Three blind mice. Three blind mice.
See how they run. See how they run.
They all ran after the farmer’s wife,
Who cut off their tails with a carving knife,
Did you ever see such a sight in your life,
As three blind mice?
Yes, I saw an FA disciplinary committee once. They didn’t see me, they see nothing. That’s unfair, actually, one saw me but the others weren’t convinced and that kind of ended that.
If you were going to commit a bank robbery, make sure that the only witnesses are members of the FA. Then run away. But make sure that you aren’t wearing a Leeds United shirt, they’d see EVERYTHING in that case. Probably be able to scan your fingerprints too whilst you were on the hoof!
OK, hyperbole from me but not without reason. Here’s Exhibit A:
Hi @EFL, whilst you’re reviewing the performance of your officials today at Elland Road, you might want to consider another one they missed. Canos headbutting Alioski without consequence. We trust you’ll act accordingly…. #lufc pic.twitter.com/ZY3dNs34ZP
— Jon Precious (@jonprecious) October 6, 2018
Yes, that does look like a headbutt, well a poor attempt at one, you are right.
Here’s Exhibit B, courtesy of the FA’s own regulations:
Violent conduct is when a player uses or attempts to use excessive force or brutality against an opponent when not challenging for the ball, or against a team-mate, team official, match official, spectator or any other person, regardless of whether contact is made.
That’s an extract from the FA’s own rulebook – that’s a part of their Law 12. Look right carefully at the bit that says “uses or attempts to use excessive force.” Hell, look at all of it. Now look at Exhibit A and tell me that what Sergi Canos does can be seen as anything else other than an “attempt to use excessive force against an opponent when not challenging for the ball…regardless of whether contact is made.”
There are some who are saying that due to the half-hearted nature of it, the shambolic execution, that it is in no way dangerous enough to be considered a real example of “violent conduct.” There’s even been some who have excused it as being an attempted headbutt that doesn’t really qualify as it made minimal, if any, contact.

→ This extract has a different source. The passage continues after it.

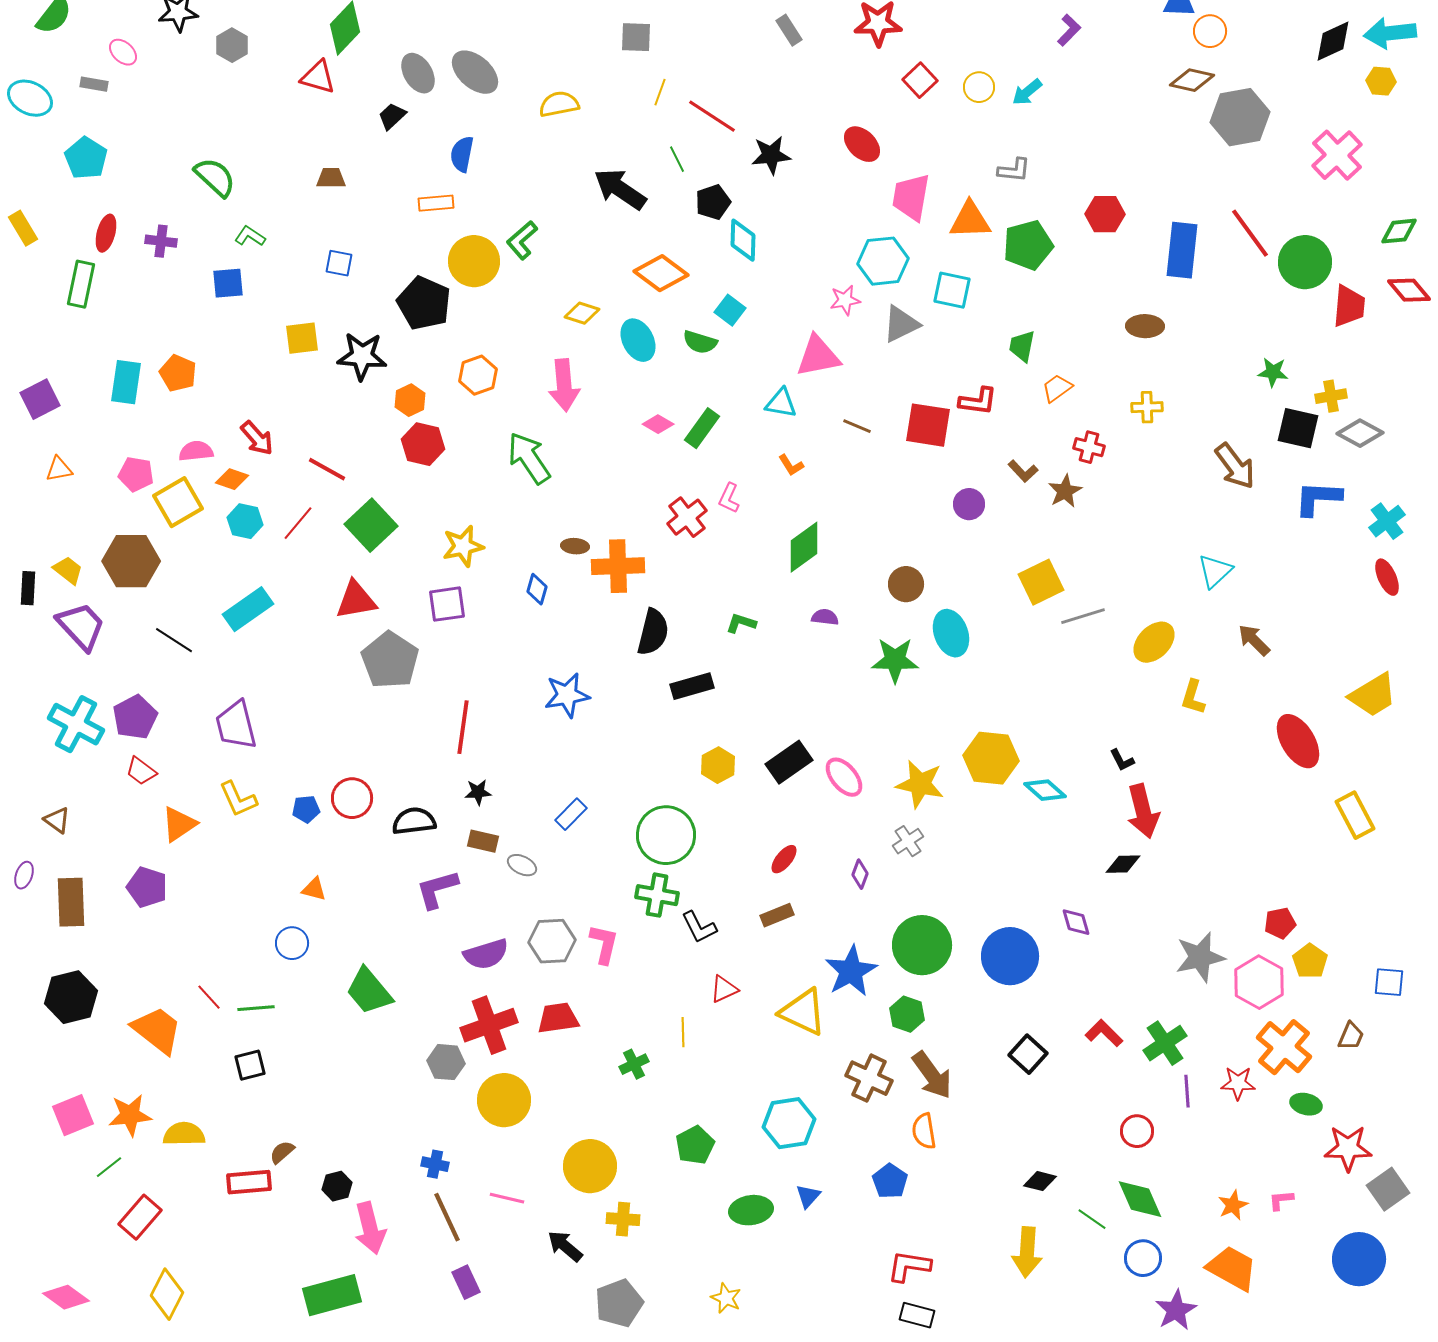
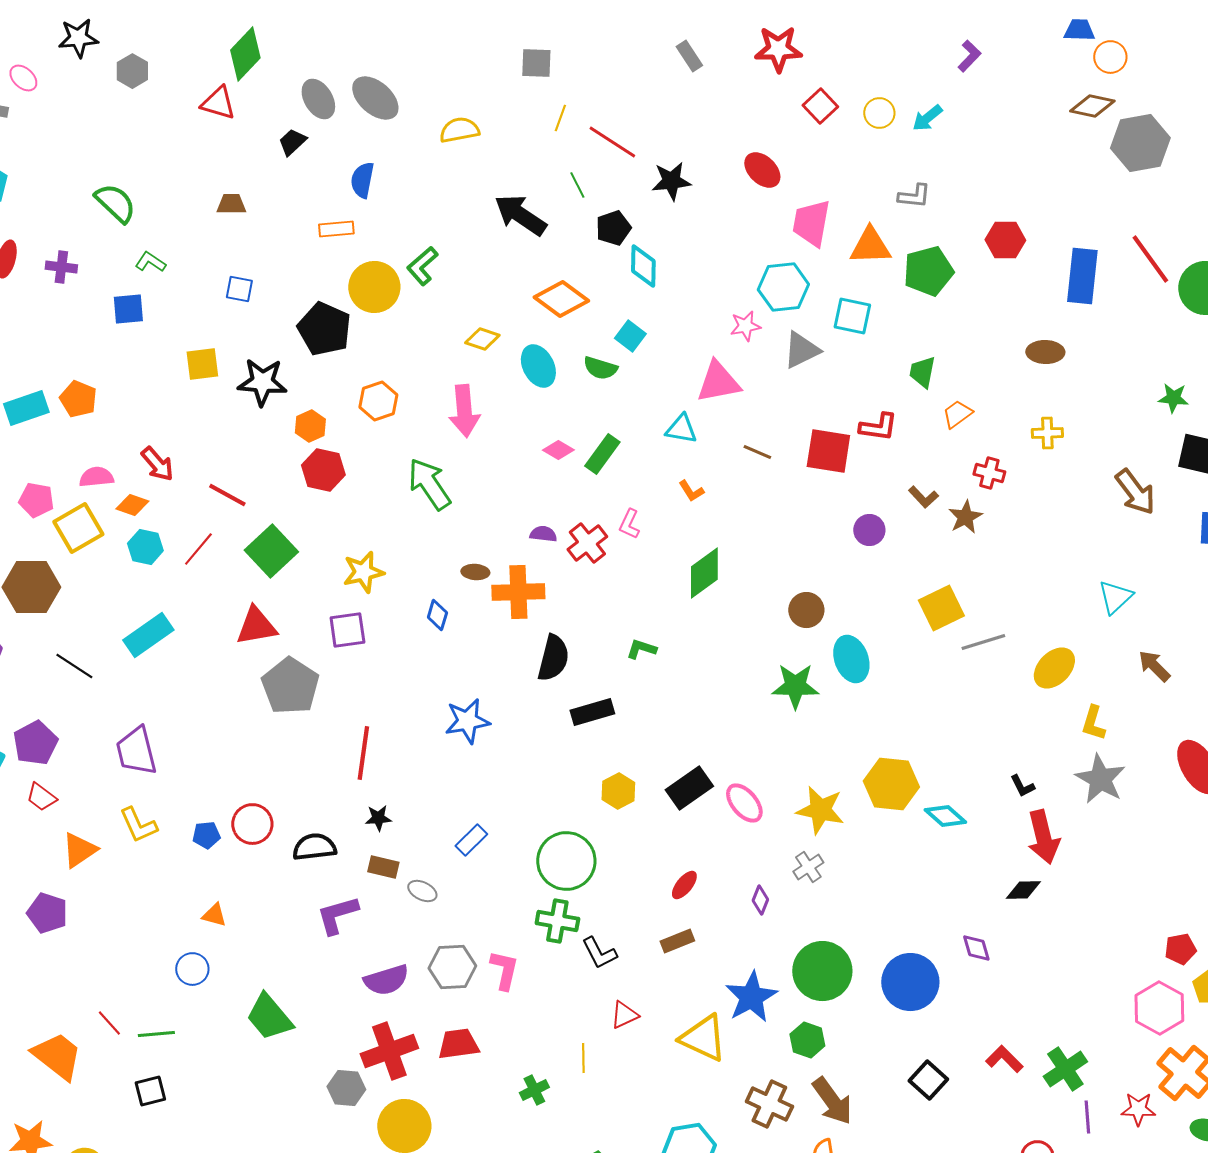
cyan rectangle: (126, 382) -> (26, 408), turned 63
purple semicircle: (825, 617) -> (543, 534), moved
gray star: (1200, 957) -> (1100, 779), moved, turned -30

Imagine going to court accused of dropping a bag of cement on a person, breaking their right leg. The judge reads the charges, then asks how you plead. You admit you dropped the heavy bag on purpose, but you are pleading not guilty your Honour on account of you wanting to break his left leg! It’s that kind of madness. Attempted headbutt, really.
Above is Swiss biophysicist Jacques Dubochet receiving a share of the 2017 Nobel Prize for Chemsitry for his part in developing cryo-electron microscopy for the high-resolution structure determination of biomolecules in solution. No, I have no idea what that means either.
What I do know is that he received it for doing ‘something’, even if I haven’t got a clue what it was for.
The Royal Swedish Academy of Sciences don’t award the Nobel Prizes for ‘attempted’ Chemistry. Seems that there is a parallel in that the FA don’t award citations for violent conduct for half-hearted, yet intentional, headbutts.
All that remains is for Leeds United fans to get on the blower and call the Farmer’s Wife – there’s some tails that need cutting off of some blind mice at the FA.